Ports over mocks. Business logic depends only on abstract port interfaces (ABCs). Tests can use stub implementations without mocking framework magic. The domain layer has zero imports from the adapters package.

CSI-based secrets. Volundr never reads or stores secret values. It generates pod spec additions (volumes, mounts, annotations) that tell the CSI driver (Vault Agent, Infisical) how to inject secrets at pod startup. The SecretInjectionPort returns PodSpecAdditions, not secret data.

Config-driven profiles/templates vs. user-owned presets. Profiles and workspace templates are read-only, loaded from YAML config or Kubernetes CRDs -- managed by platform operators. Presets are DB-stored, user-created runtime configurations (model, MCP servers, resources). This separation keeps operator guardrails distinct from user preferences.

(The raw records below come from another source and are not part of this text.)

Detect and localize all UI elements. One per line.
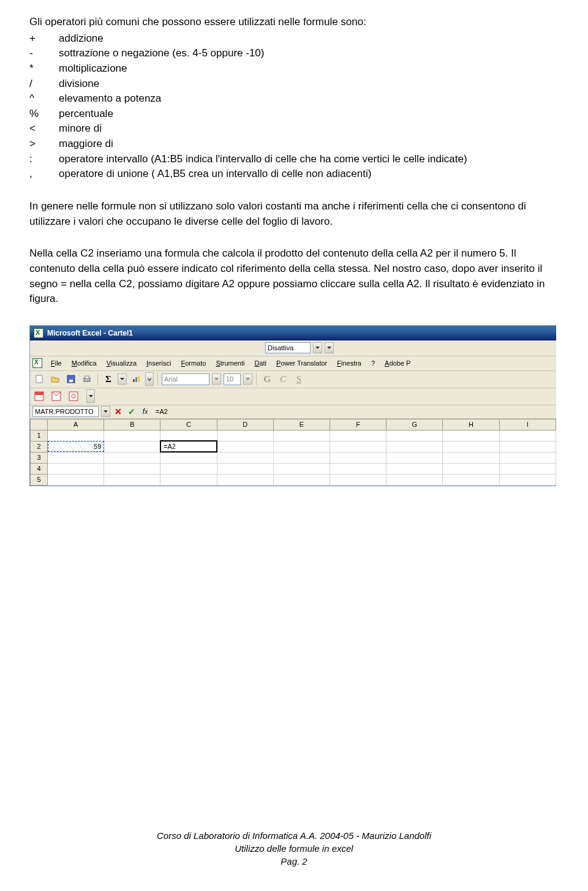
name-box[interactable]: MATR.PRODOTTO xyxy=(32,406,99,417)
column-header[interactable]: G xyxy=(386,419,443,430)
cell-B1[interactable] xyxy=(104,430,160,441)
cell-C2[interactable]: =A2 xyxy=(160,441,217,452)
spreadsheet-grid[interactable]: ABCDEFGHI 1259=A2345 xyxy=(30,419,556,486)
menu-item[interactable]: Modifica xyxy=(67,358,102,368)
cell-A2[interactable]: 59 xyxy=(48,441,104,452)
menu-item[interactable]: Formato xyxy=(176,358,211,368)
disattiva-extra[interactable] xyxy=(325,342,334,353)
cell-A4[interactable] xyxy=(48,463,104,474)
enter-formula-button[interactable]: ✓ xyxy=(126,406,137,417)
cell-H3[interactable] xyxy=(443,452,499,463)
sum-button[interactable]: Σ xyxy=(102,372,115,386)
chart-button[interactable] xyxy=(129,372,143,386)
cell-G2[interactable] xyxy=(386,441,443,452)
row-header[interactable]: 2 xyxy=(31,441,48,452)
pdf-mail-icon[interactable] xyxy=(50,389,63,403)
font-size-combo[interactable]: 10 xyxy=(224,374,241,385)
print-button[interactable] xyxy=(80,372,94,386)
menu-item[interactable]: Adobe P xyxy=(380,358,415,368)
cell-A1[interactable] xyxy=(48,430,104,441)
row-header[interactable]: 3 xyxy=(31,452,48,463)
menu-item[interactable]: Strumenti xyxy=(211,358,249,368)
font-name-combo[interactable]: Arial xyxy=(162,374,209,385)
menu-item[interactable]: Finestra xyxy=(332,358,366,368)
fx-button[interactable]: fx xyxy=(140,406,151,417)
cell-D1[interactable] xyxy=(217,430,273,441)
cell-G5[interactable] xyxy=(386,474,443,485)
pdf-toolbar-overflow[interactable] xyxy=(86,389,95,403)
open-button[interactable] xyxy=(48,372,62,386)
cell-F3[interactable] xyxy=(330,452,386,463)
row-header[interactable]: 5 xyxy=(31,474,48,485)
cell-G3[interactable] xyxy=(386,452,443,463)
disattiva-field[interactable]: Disattiva xyxy=(265,342,311,353)
cell-F5[interactable] xyxy=(330,474,386,485)
column-header[interactable]: H xyxy=(443,419,499,430)
cell-H1[interactable] xyxy=(443,430,499,441)
cell-B4[interactable] xyxy=(104,463,160,474)
pdf-icon[interactable] xyxy=(32,389,46,403)
row-header[interactable]: 4 xyxy=(31,463,48,474)
save-button[interactable] xyxy=(64,372,78,386)
cell-I3[interactable] xyxy=(499,452,556,463)
pdf-review-icon[interactable] xyxy=(67,389,80,403)
toolbar-overflow[interactable] xyxy=(145,372,154,386)
cell-I2[interactable] xyxy=(499,441,556,452)
menu-item[interactable]: Power Translator xyxy=(271,358,332,368)
cell-C4[interactable] xyxy=(160,463,217,474)
menu-item[interactable]: Dati xyxy=(249,358,271,368)
cell-D2[interactable] xyxy=(217,441,273,452)
cell-A5[interactable] xyxy=(48,474,104,485)
column-header[interactable]: E xyxy=(273,419,330,430)
font-name-dropdown[interactable] xyxy=(212,374,221,385)
menu-item[interactable]: ? xyxy=(366,358,380,368)
select-all-corner[interactable] xyxy=(31,419,48,430)
cell-A3[interactable] xyxy=(48,452,104,463)
column-header[interactable]: A xyxy=(48,419,104,430)
cell-C3[interactable] xyxy=(160,452,217,463)
cell-D4[interactable] xyxy=(217,463,273,474)
cell-G1[interactable] xyxy=(386,430,443,441)
column-header[interactable]: C xyxy=(160,419,217,430)
column-header[interactable]: I xyxy=(499,419,556,430)
column-header[interactable]: B xyxy=(104,419,160,430)
formula-input[interactable]: =A2 xyxy=(153,406,554,417)
workbook-icon[interactable] xyxy=(32,358,42,368)
cell-E5[interactable] xyxy=(273,474,330,485)
cell-G4[interactable] xyxy=(386,463,443,474)
cell-B3[interactable] xyxy=(104,452,160,463)
italic-button[interactable]: C xyxy=(276,372,290,386)
cell-H2[interactable] xyxy=(443,441,499,452)
menu-item[interactable]: Visualizza xyxy=(102,358,141,368)
cell-E2[interactable] xyxy=(273,441,330,452)
cell-E1[interactable] xyxy=(273,430,330,441)
bold-button[interactable]: G xyxy=(260,372,274,386)
cell-B5[interactable] xyxy=(104,474,160,485)
cell-F4[interactable] xyxy=(330,463,386,474)
cell-E3[interactable] xyxy=(273,452,330,463)
cell-I1[interactable] xyxy=(499,430,556,441)
cell-D5[interactable] xyxy=(217,474,273,485)
cell-F1[interactable] xyxy=(330,430,386,441)
cancel-formula-button[interactable]: ✕ xyxy=(113,406,124,417)
cell-D3[interactable] xyxy=(217,452,273,463)
sum-dropdown[interactable] xyxy=(118,374,127,385)
cell-H4[interactable] xyxy=(443,463,499,474)
cell-I4[interactable] xyxy=(499,463,556,474)
cell-H5[interactable] xyxy=(443,474,499,485)
disattiva-dropdown[interactable] xyxy=(313,342,322,353)
cell-I5[interactable] xyxy=(499,474,556,485)
column-header[interactable]: D xyxy=(217,419,273,430)
font-size-dropdown[interactable] xyxy=(243,374,252,385)
new-button[interactable] xyxy=(32,372,46,386)
menu-item[interactable]: Inserisci xyxy=(141,358,176,368)
cell-E4[interactable] xyxy=(273,463,330,474)
name-box-dropdown[interactable] xyxy=(101,406,110,417)
row-header[interactable]: 1 xyxy=(31,430,48,441)
cell-C5[interactable] xyxy=(160,474,217,485)
cell-C1[interactable] xyxy=(160,430,217,441)
underline-button[interactable]: S xyxy=(292,372,306,386)
column-header[interactable]: F xyxy=(330,419,386,430)
cell-F2[interactable] xyxy=(330,441,386,452)
cell-B2[interactable] xyxy=(104,441,160,452)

Direct WebSocket for chat. Chat traffic goes straight from the browser to the Skuld broker inside the session pod. The Volundr API is not in this path. This eliminates a proxy hop, reduces latency, and means the API can restart without interrupting active chat sessions.

Session contributor pipeline. Pod spec assembly is decomposed into independent contributors that run sequentially. Each contributor wraps a single port and produces values and pod spec additions. The contributions are deep-merged into a single SessionSpec. This makes pod composition extensible without touching the session service.